Ce qui va changer, à mon avis, c’est qu’on va désormais rétablir des relations de confiance entre les deux pays. Les deux Présidents et les deux pays vont renouer des relations historiques. Parce que le Sénégal et la Gambie sont liés par l’histoire. Cette liaison est encore accentuée par la géographie. Il y a une continuité entre ces deux pays. Ce sont les mêmes ethnies, les mêmes langues, le même univers socioculturel, la même civilisation. Ce sont deux pays jumeaux que rien ne devrait séparer. Maintenant, il y a eu les contingences malheureuses de la colonisation qui ont imposé deux pays, mais en réalité, c’est un même peuple. Il y a une intégration extraordinaire entre les différentes régions frontalières de la Gambie. Cette situation va donc permettre un renouveau des relations entre le Sénégal et la Gambie, une coopération économique mutuellement bénéfique, une mutualisation de leurs moyens pour la sécurité de leurs frontières. Les projets que nous avions avec la Gambie vont certainement s’accélérer, comme le pont et d’autres infrastructures qui devraient permettre la fluidité des échanges entre les deux pays.

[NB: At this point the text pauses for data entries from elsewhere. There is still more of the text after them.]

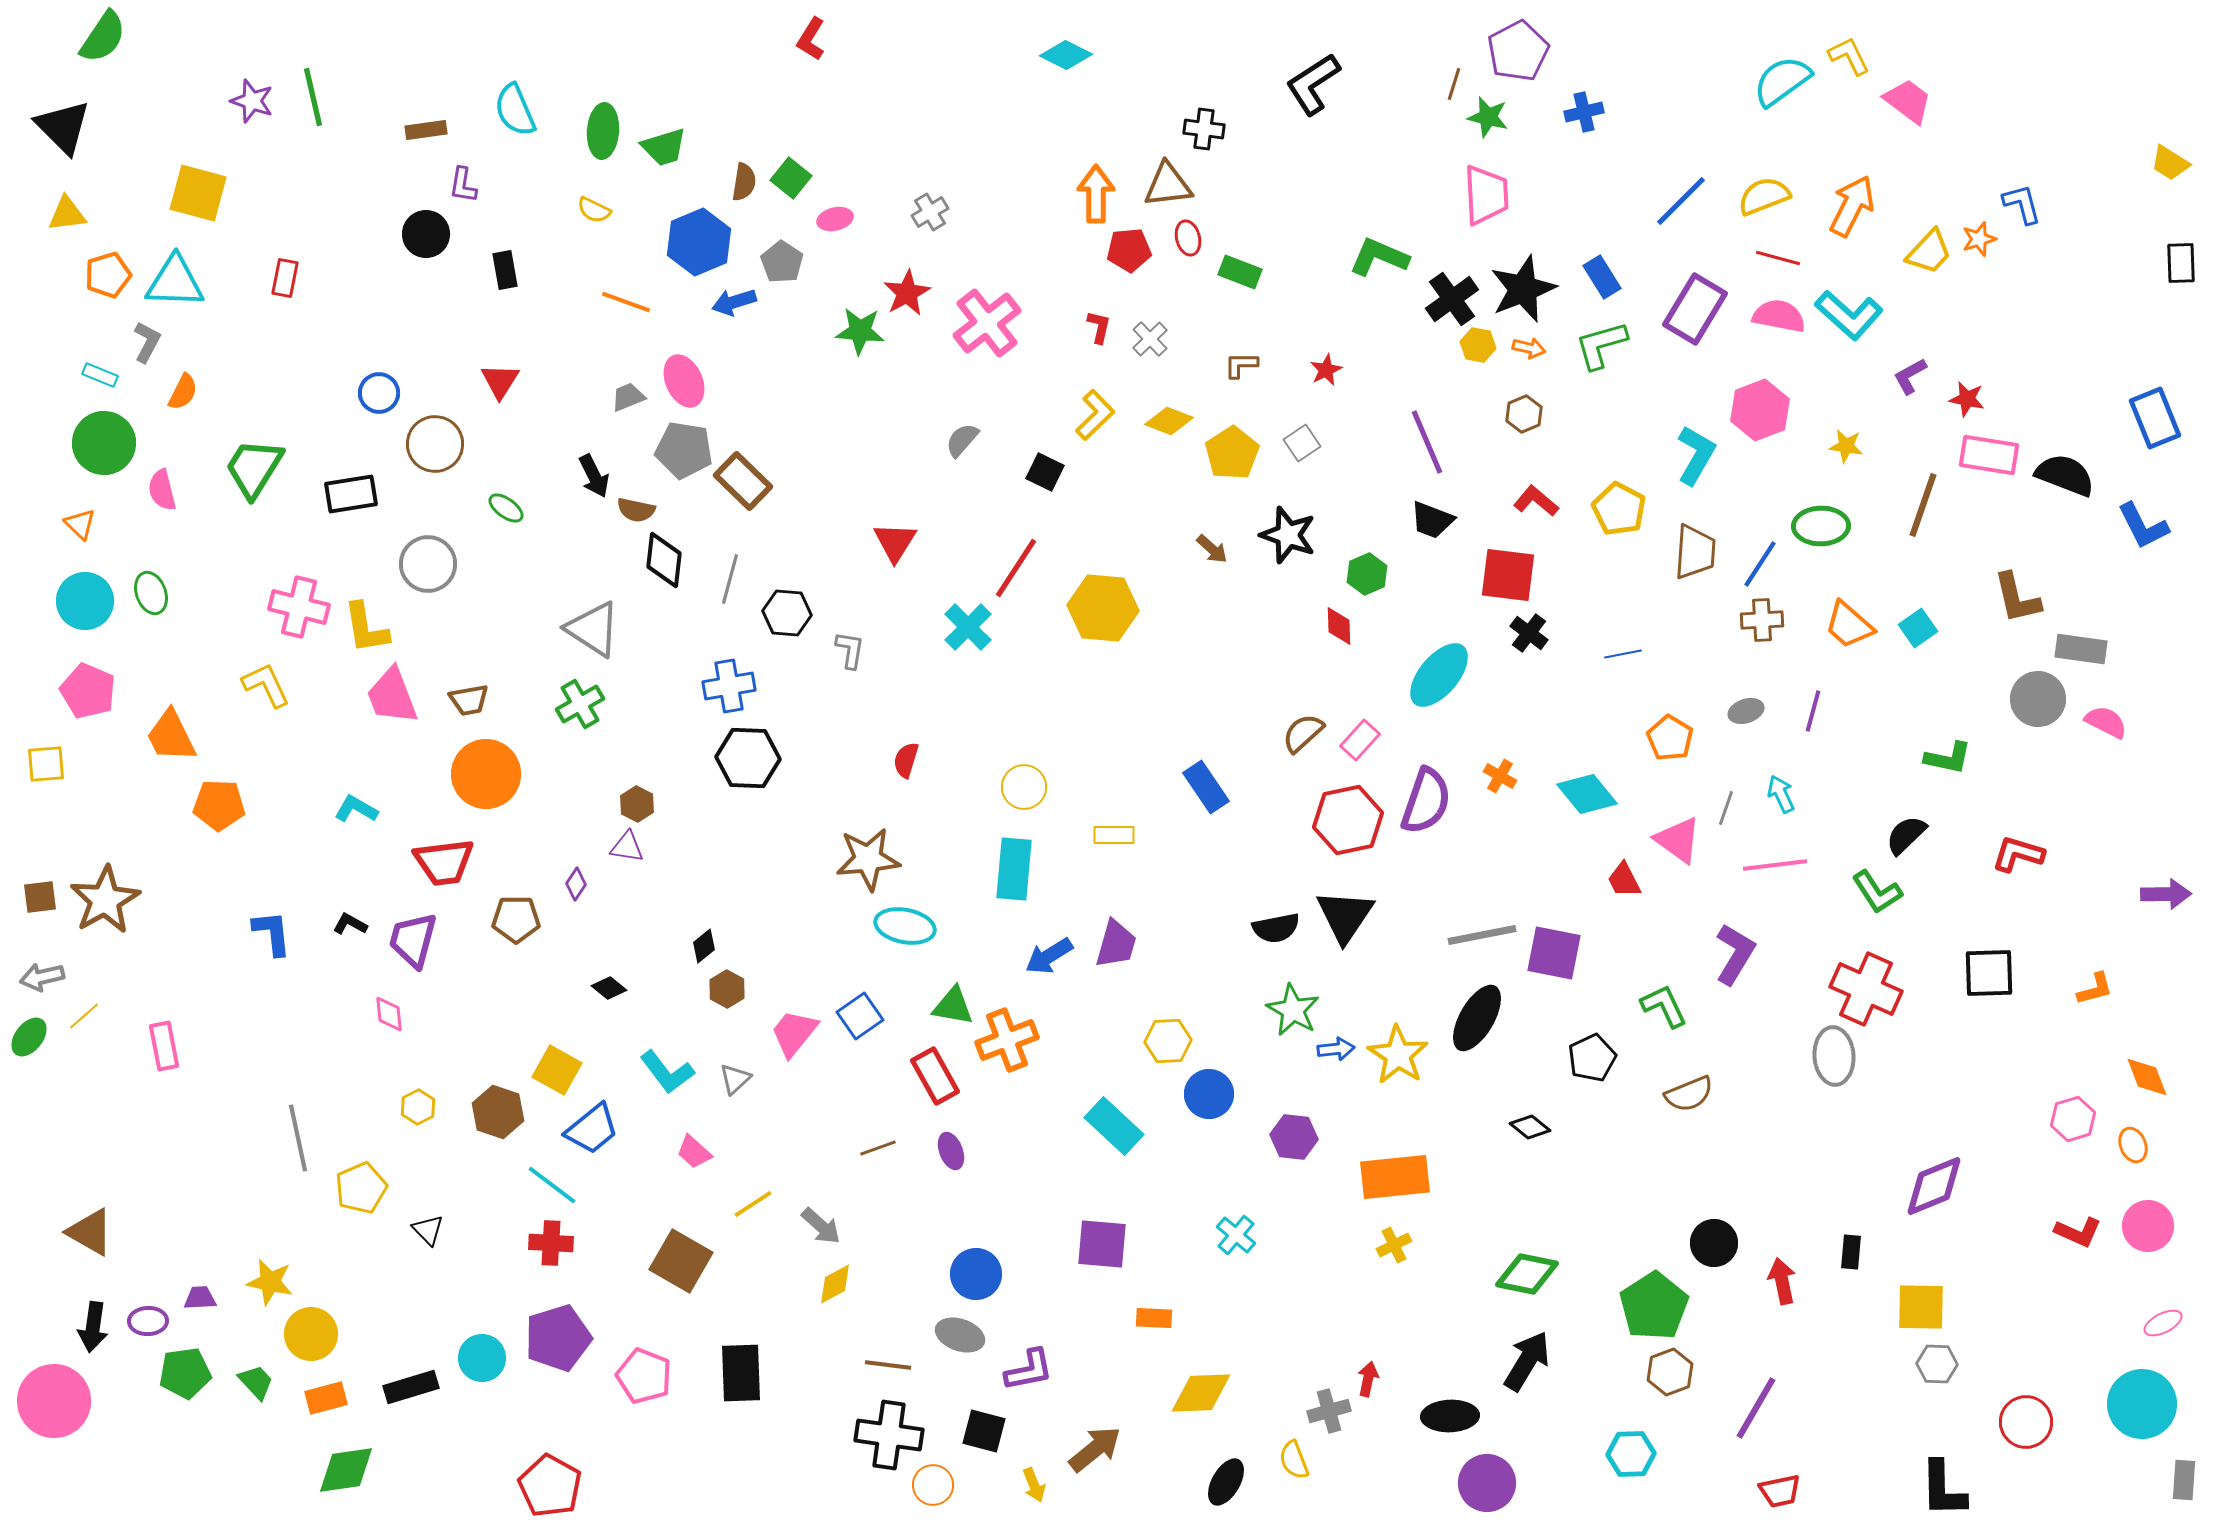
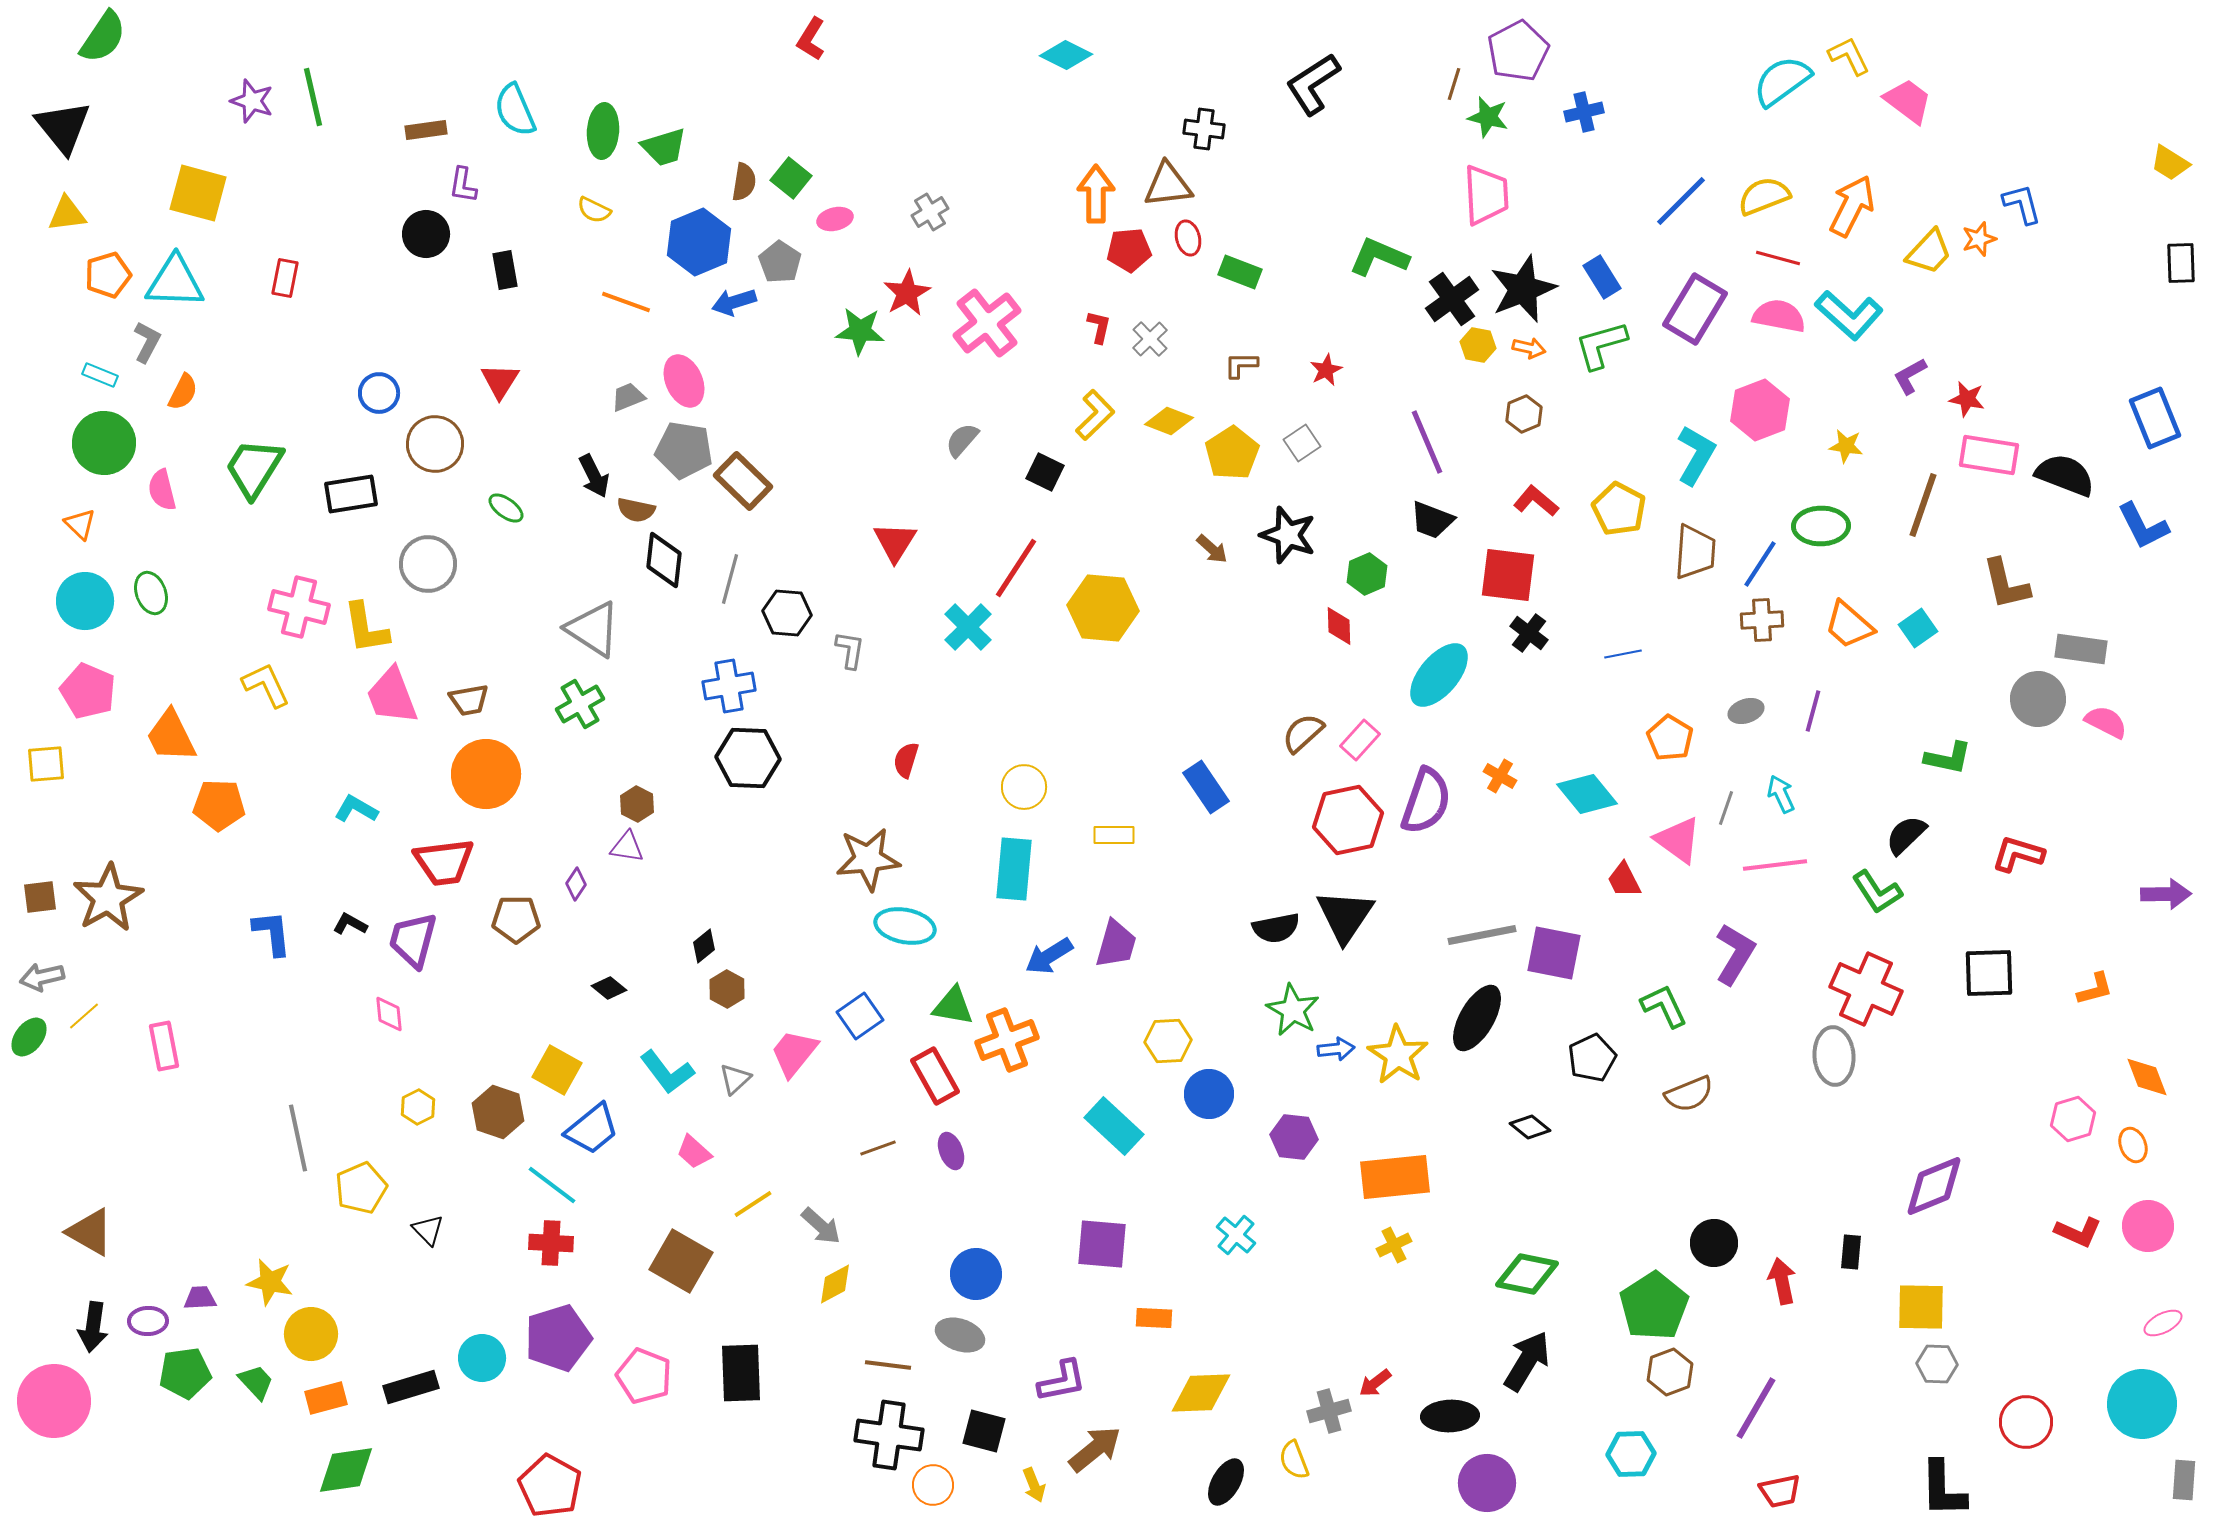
black triangle at (63, 127): rotated 6 degrees clockwise
gray pentagon at (782, 262): moved 2 px left
brown L-shape at (2017, 598): moved 11 px left, 14 px up
brown star at (105, 900): moved 3 px right, 2 px up
pink trapezoid at (794, 1033): moved 20 px down
purple L-shape at (1029, 1370): moved 33 px right, 11 px down
red arrow at (1368, 1379): moved 7 px right, 4 px down; rotated 140 degrees counterclockwise
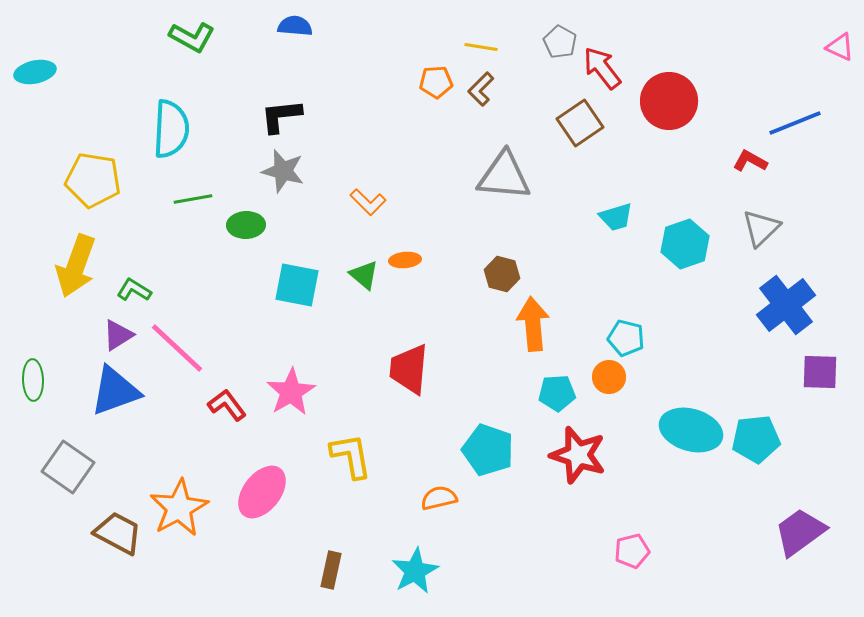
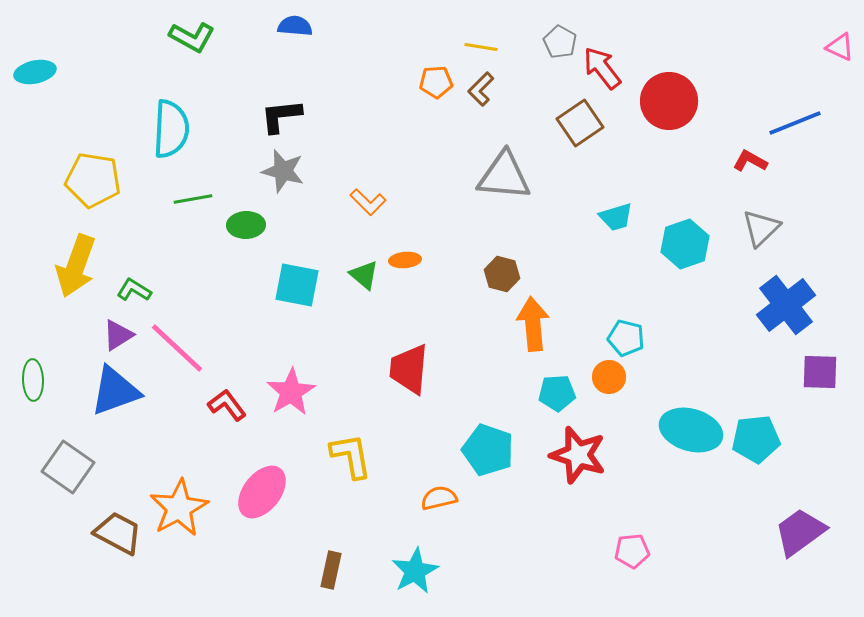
pink pentagon at (632, 551): rotated 8 degrees clockwise
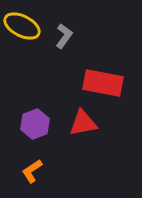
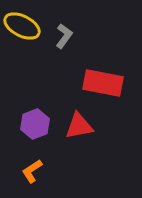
red triangle: moved 4 px left, 3 px down
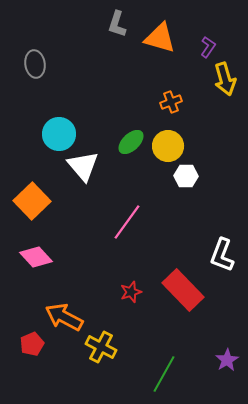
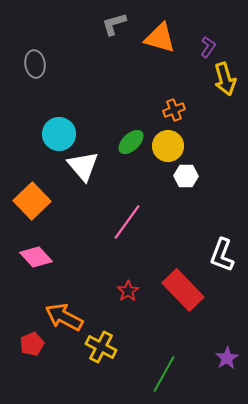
gray L-shape: moved 3 px left; rotated 56 degrees clockwise
orange cross: moved 3 px right, 8 px down
red star: moved 3 px left, 1 px up; rotated 15 degrees counterclockwise
purple star: moved 2 px up
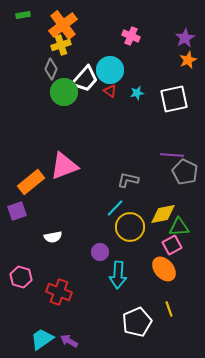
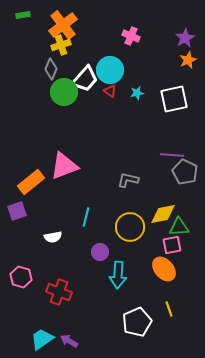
cyan line: moved 29 px left, 9 px down; rotated 30 degrees counterclockwise
pink square: rotated 18 degrees clockwise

Les forces de la CEDEAO positionnées en Gambie ont un mandat de trois mois. Certains observateurs pensent que les soldats sénégalais devraient rester en Gambie, y faire le temps nécessaire pour nettoyer la partie sud du pays afin de mettre fin au conflit casamançais. Pensez-vous que ce sera facile de régler tout cela en seulement trois mois ?

Ecoutez, le mandat de la CEDEAO s’étend de trois à six mois. Maintenant, ce sont les autorités gambiennes qui ont demandé la présence de la CEDEAO pendant cette période. Ce sont par conséquent les autorités gambiennes et la CEDEAO qui vont évaluer, en temps opportun, si la sécurité, la paix et la restauration de la démocratie sont suffisamment ancrées pour envisager si les forces en présence vont rester ou pas. Il est à mon avis un peu tôt de parler de cette question. Toujours est-il qu’il est essentiel de consolider l’atmosphère de paix et de la sécurité de la Gambie. Il est important de protéger la démocratie. Parce que cela a été une des missions de la CEDEAO, restaurer la démocratie et assurer la sécurité de la Gambie.

Est-ce que la Gambie peut servir de base arrière aux forces sénégalaises pour quand même mettre fin une bonne fois pour toutes à la crise casamançaise ?

La Gambie est un pays autonome. Elle ne saurait servir de base arrière au Sénégal. Tout ce que je peux dire, d’après les discours croisés des uns et des autres, c’est qu’il y a la volonté affirmée des nouvelles autorités gambiennes de contribuer efficacement au retour définitif de la paix dans la région sud de notre pays.